The information required in the remainder of this cover page shall
not be deemed to be "filed" for the purpose of Section 18 of the
Securities Exchange Act of 1934 ("Act") or otherwise subject to the
liabilities of that section of the Act but shall be subject to all
other provisions of the Act (however, see the Notes).


1 NAME OF REPORTING PERSON S.S. OR I.R.S. IDENTIFICATION NO. OF ABOVE PERSON
Harris William Investors (William Harris Investors, Inc.)

2 CHECK THE APPROPRIATE BOX IF A MEMBER OF A GROUP*
(a) [    ]
(b) [    ]

3 SEC USE ONLY


4 CITIZENSHIP OR PLACE OF ORGANIZATION
Delaware

NUMBER OF SHARES BENEFICIALLY OWNED BY EACH REPORTING PERSON WITH:

5 SOLE VOTING POWER
None

6 SHARED VOTING POWER
1,145,997 (assumes exercise of 334,500 warrants into common stock on 1:1 basis)

7 SOLE DISPOSITIVE POWER
1,145,997 (assumes exercise of 334,500 warrants into common stock on 1:1 basis)

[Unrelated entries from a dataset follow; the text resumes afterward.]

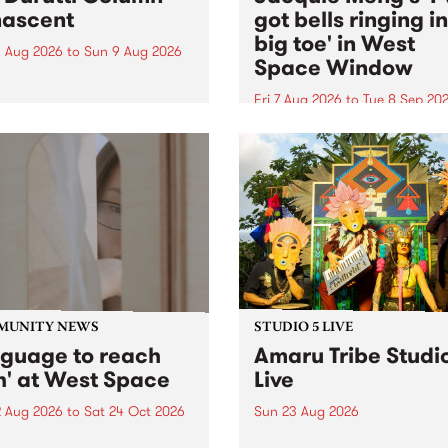
ascent
got bells ringing i
big toe' in West
 Aug 2026
to
Sun 9 Aug 2026
Space Window
week’s PBS Feature Album is
cent, the long-awaited
Fri 7 Aug 2026
to
Tue 8 Sep 20
se and return from
I’ve got bells ringing in my 
dary Manchester outfit The
toe is a new project by artis
ti Column.
Jacquie Meng in the West 
Window , in the Perry Stree
building of Collingwood Yar
I’ve got bells ringing...
MUNITY NEWS
STUDIO 5 LIVE
nguage to reach
Amaru Tribe Studi
h' at West Space
Live
2 Aug 2026
to
Sat 24 Oct 2026
Sun 23 Aug 2026
age to reach with brings
Amaru Tribe stop by PBS fo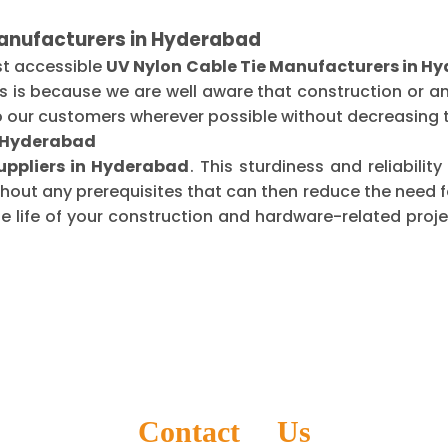
Manufacturers in Hyderabad
st accessible
UV Nylon Cable Tie Manufacturers in H
is is because we are well aware that construction or 
o our customers wherever possible without decreasing t
n Hyderabad
uppliers in Hyderabad
. This sturdiness and reliabili
thout any prerequisites that can then reduce the need
life of your construction and hardware-related projec
Contact Us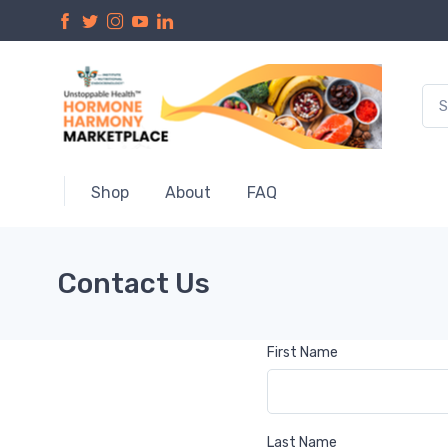
Shop
About
FAQ
Contact Us
First Name
Last Name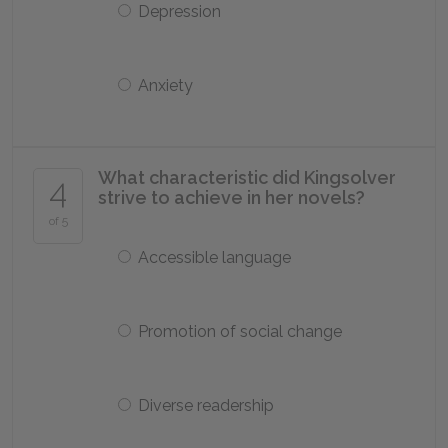
Depression
Anxiety
What characteristic did Kingsolver
4
strive to achieve in her novels?
of 5
Accessible language
Promotion of social change
Diverse readership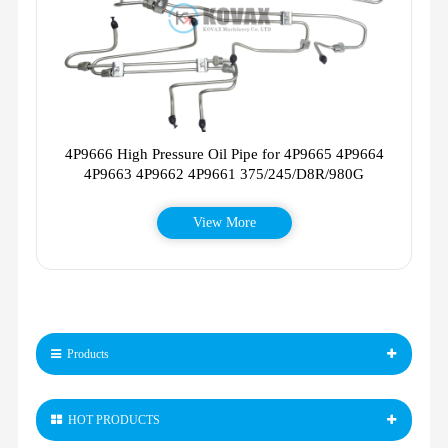
4P9666 High Pressure Oil Pipe for 4P9665 4P9664
4P9663 4P9662 4P9661 375/245/D8R/980G
View More
Products
HOT PRODUCTS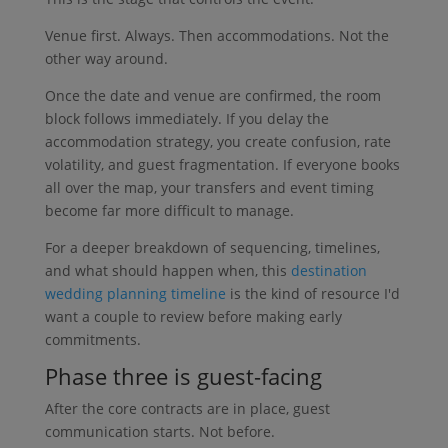
Venue first. Always. Then accommodations. Not the
other way around.
Once the date and venue are confirmed, the room
block follows immediately. If you delay the
accommodation strategy, you create confusion, rate
volatility, and guest fragmentation. If everyone books
all over the map, your transfers and event timing
become far more difficult to manage.
For a deeper breakdown of sequencing, timelines,
and what should happen when, this
destination
wedding planning timeline
is the kind of resource I'd
want a couple to review before making early
commitments.
Phase three is guest-facing
After the core contracts are in place, guest
communication starts. Not before.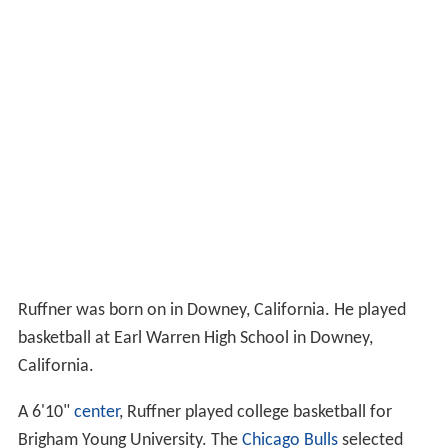
Ruffner was born on in Downey, California. He played
basketball at Earl Warren High School in Downey,
California.
A 6'10"
center
, Ruffner played college basketball for
Brigham Young University. The
Chicago Bulls
selected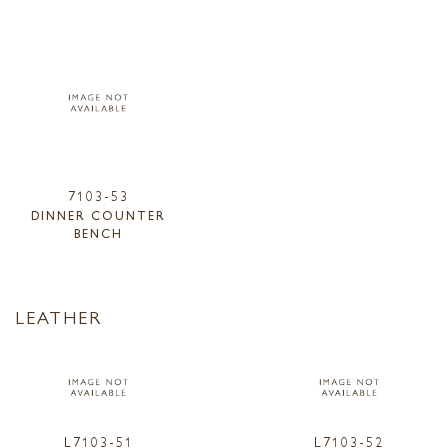
7103-53
DINNER COUNTER
BENCH
LEATHER
L7103-51
L7103-52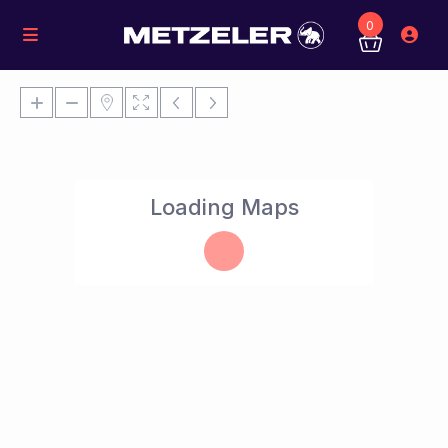
0
Loading Maps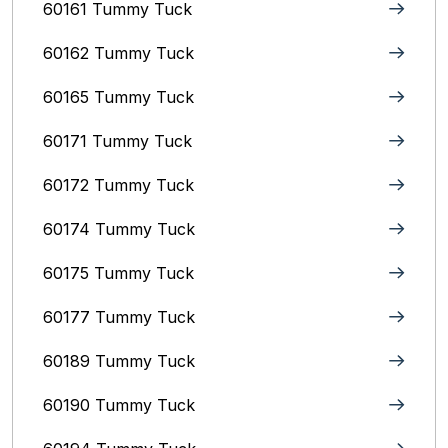
60161 Tummy Tuck
60162 Tummy Tuck
60165 Tummy Tuck
60171 Tummy Tuck
60172 Tummy Tuck
60174 Tummy Tuck
60175 Tummy Tuck
60177 Tummy Tuck
60189 Tummy Tuck
60190 Tummy Tuck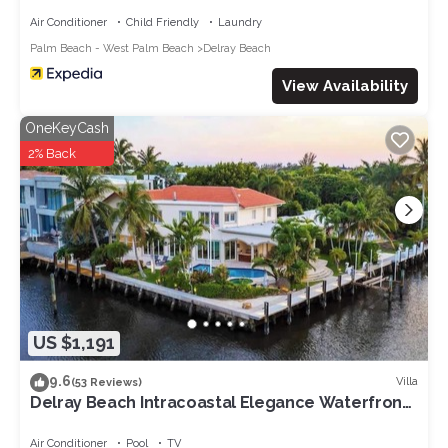
Air Conditioner
Child Friendly
Laundry
Palm Beach - West Palm Beach
Delray Beach
View Availability
OneKeyCash
2% Back
US $1,191
9.6
Villa
(53 Reviews)
Delray Beach Intracoastal Elegance Waterfront
pool
Air Conditioner
Pool
TV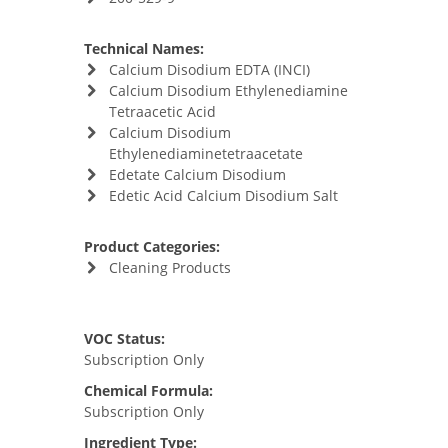
Technical Names:
Calcium Disodium EDTA (INCI)
Calcium Disodium Ethylenediamine
Tetraacetic Acid
Calcium Disodium
Ethylenediaminetetraacetate
Edetate Calcium Disodium
Edetic Acid Calcium Disodium Salt
Product Categories:
Cleaning Products
VOC Status:
Subscription Only
Chemical Formula:
Subscription Only
Ingredient Type: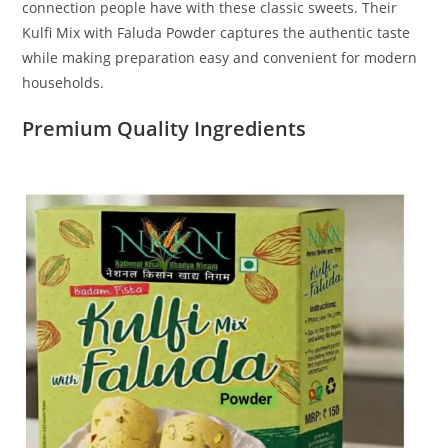
connection people have with these classic sweets. Their
Kulfi Mix with Faluda Powder captures the authentic taste
while making preparation easy and convenient for modern
households.
Premium Quality Ingredients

8 SHARED DISPOSITIVE POWER
None

9 AGGREGATE AMOUNT BENEFICIALLY OWNED BY EACH REPORTING PERSON
1,145,997 (assumes exercise of 334,500 warrants into common stock on 1:1 basis)

10 CHECK BOX IF THE AGGREGATE AMOUNT IN ROW (9)
EXCLUDES CERTAIN SHARES*[     ]

11 PERCENT OF CLASS REPRESENTED BY AMOUNT IN ROW 9
7.98%

12 TYPE OF REPORTING PERSON*
IA

*SEE INSTRUCTION BEFORE FILLING OUT!


SECURITIES AND EXCHANGE COMMISSION
Washington, DC 20549

Schedule 13G
Under the Securities Exchange Act of 1934
Amendment No
Item 1(a) Name of Issuer:
BioSante Pharmaceuticals, Inc.

Item 1(b) Address of Issuer's Principal Executive Offices:
111 Barclay Blvd
Lincolnshire, IL 60069

Item 2(a) Name of Person Filing:
William Harris Investors, Inc. (WHI)

Item 2(b) Address of Principal Business Office:
2 North LaSalle Street, Suite 400
Chicago, IL  60602

Item 2(c) Citizenship:
The filing entity is a Delaware corporation

Item 2(d) Title of Class of Securities:
Common Stock

Item 2(e) CUSIP Number:
09065V-20-3

Item 3 Type of Person:
(e)[X] Investment Adviser registered under Section 203 of the
Investment Adviser Act of 1940

Item 4 Ownership at December 31, 2003:
(a) Amount beneficially owned:
1,145,997 (assumes exercise of 334,500 warrants into common stock on 1:1 basis)
(b) Percent of class:
7.98%
Number of shares as to which the filing person has:
(i) Sole power to vote or to direct the vote:
None
(ii) Shared power to vote or to direct the vote:
1,145,997 (assumes exercise of 334,500 warrants into common stock on 1:1 basis)
(iii) Sole power to dispose or to direct the disposition of:
1,145,997 (assumes exercise of 334,500 warrants into common stock on 1:1 basis)
(iv) Shared power to dispose or to direct the disposition of:
None

Item 5 Ownership of Five Percent or Less of a Class:
Not applicable

Item 6 Ownership of More than Five Percent on Behalf of Another
Person:
The securities reported herein have been acquired on behalf of
discretionary clients of WHI.  Persons other than WHI are
entitled to receive all dividends from, and proceeds from
the sale of, those securities.

Item 7 Identification and Classification of the Subsidiary
Which Acquired the Security Being Reported on by the Parent
Holding Company:
Not applicable

Item 8 Identification and Classification of Members of the Group:
Not applicable

Item 9 Notice of Dissolution of Group:
Not applicable

Item 10 Certification:
By signing below I certify that, to the best of my knowledge
and belief, the securities referred to above were acquired in
the ordinary course of business and were not acquired for the
purpose of and do not have the effect of changing or influencing
the control of the issuer of such securities and were not acquired
in connection with or as a participant in any transaction having
such purpose or effect.


Signature: After reasonable inquiry and to the best of my knowledge
and belief, I certify that the information set forth in this
statement is true, complete, and correct.